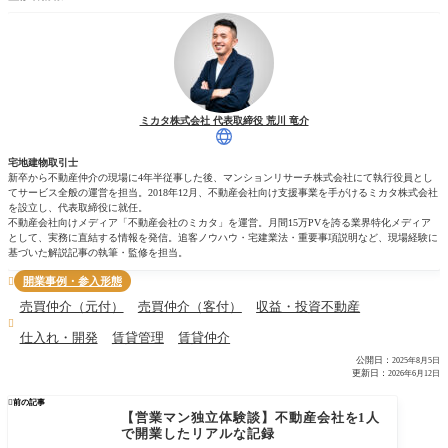
ミカタ株式会社 代表取締役 荒川 竜介
宅地建物取引士
新卒から不動産仲介の現場に4年半従事した後、マンションリサーチ株式会社にて執行役員とし
てサービス全般の運営を担当。2018年12月、不動産会社向け支援事業を手がけるミカタ株式会社
を設立し、代表取締役に就任。
不動産会社向けメディア「不動産会社のミカタ」を運営。月間15万PVを誇る業界特化メディア
として、実務に直結する情報を発信。追客ノウハウ・宅建業法・重要事項説明など、現場経験に
基づいた解説記事の執筆・監修を担当。
開業事例・参入形態

売買仲介（元付）
売買仲介（客付）
収益・投資不動産

仕入れ・開発
賃貸管理
賃貸仲介
公開日：
2025年8月5日
更新日：
2026年6月12日

前の記事
【営業マン独立体験談】不動産会社を1人
で開業したリアルな記録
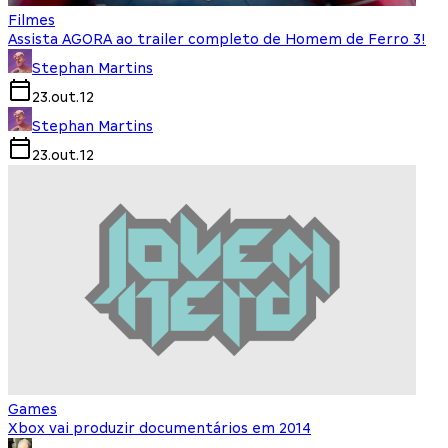
Filmes
Assista AGORA ao trailer completo de Homem de Ferro 3!
Stephan Martins
23.out.12
Stephan Martins
23.out.12
Games
Xbox vai produzir documentários em 2014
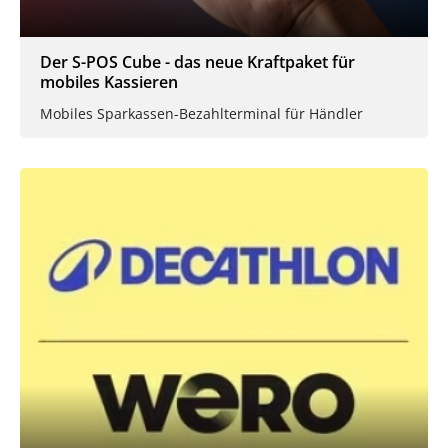
Der S-POS Cube - das neue Kraftpaket für
mobiles Kassieren
Mobiles Sparkassen-Bezahlterminal für Händler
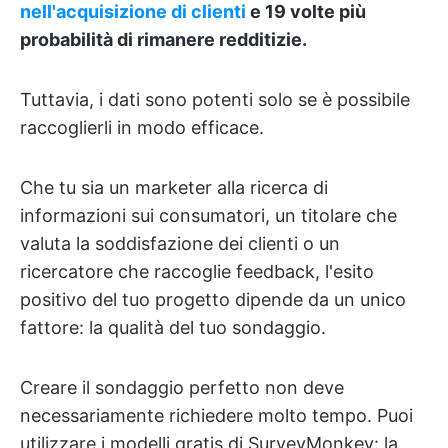
nell'acquisizione di clienti
e 19 volte più
probabilità di rimanere redditizie.
Tuttavia, i dati sono potenti solo se è possibile
raccoglierli in modo efficace.
Che tu sia un marketer alla ricerca di
informazioni sui consumatori, un titolare che
valuta la soddisfazione dei clienti o un
ricercatore che raccoglie feedback, l'esito
positivo del tuo progetto dipende da un unico
fattore: la qualità del tuo sondaggio.
Creare il sondaggio perfetto non deve
necessariamente richiedere molto tempo. Puoi
utilizzare i modelli gratis di SurveyMonkey: la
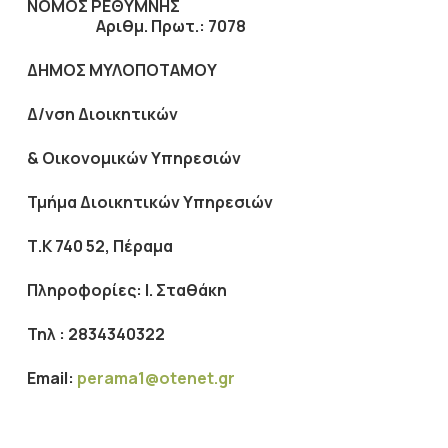
ΝΟΜΟΣ ΡΕΘΥΜΝΗΣ
Αριθμ. Πρωτ.: 7078
ΔΗΜΟΣ ΜΥΛΟΠΟΤΑΜΟΥ
Δ/νση Διοικητικών
& Οικονομικών Υπηρεσιών
Τμήμα Διοικητικών Υπηρεσιών
Τ.Κ 740 52, Πέραμα
Πληροφορίες: Ι. Σταθάκη
Τηλ : 2834340322
Ε
mail
:
perama1@otenet.gr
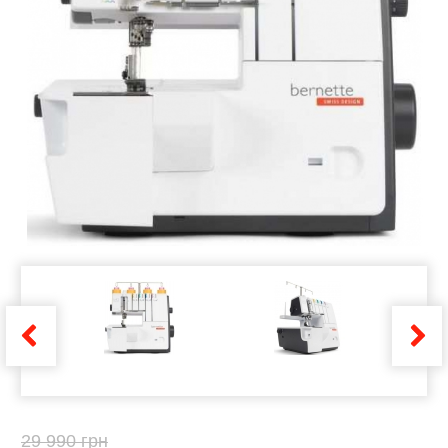
29 990 грн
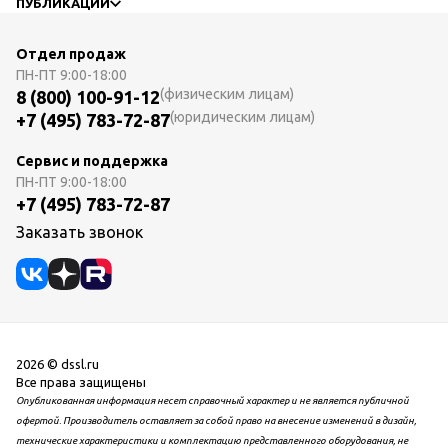
ПУБЛИКАЦИИ
Отдел продаж
ПН-ПТ
9:00-18:00
(физическим лицам)
8 (800) 100-91-12
(юридическим лицам)
+7 (495) 783-72-87
Сервис и поддержка
ПН-ПТ
9:00-18:00
+7 (495) 783-72-87
Заказать звонок
2026 © dssl.ru
Все права защищены
Опубликованная информация несет справочный характер и не является публичной
офертой. Производитель оставляет за собой право на внесение изменений в дизайн,
технические характеристики и комплектацию представленного оборудования, не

WHAT THE TASK REQUIRES => Your reply is to be an exact repeat of the listing above from the line holding "mobiles Kassieren" down to the line holding "ricercatore che raccoglie feedback, l'esito", ends included, pictures excluded.

SOLUTION FOR THIS PROBLEM =>
mobiles Kassieren
Mobiles Sparkassen-Bezahlterminal für Händler
nell'acquisizione di clienti
e 19 volte più
probabilità di rimanere redditizie.
Tuttavia, i dati sono potenti solo se è possibile
raccoglierli in modo efficace.
Che tu sia un marketer alla ricerca di
informazioni sui consumatori, un titolare che
valuta la soddisfazione dei clienti o un
ricercatore che raccoglie feedback, l'esito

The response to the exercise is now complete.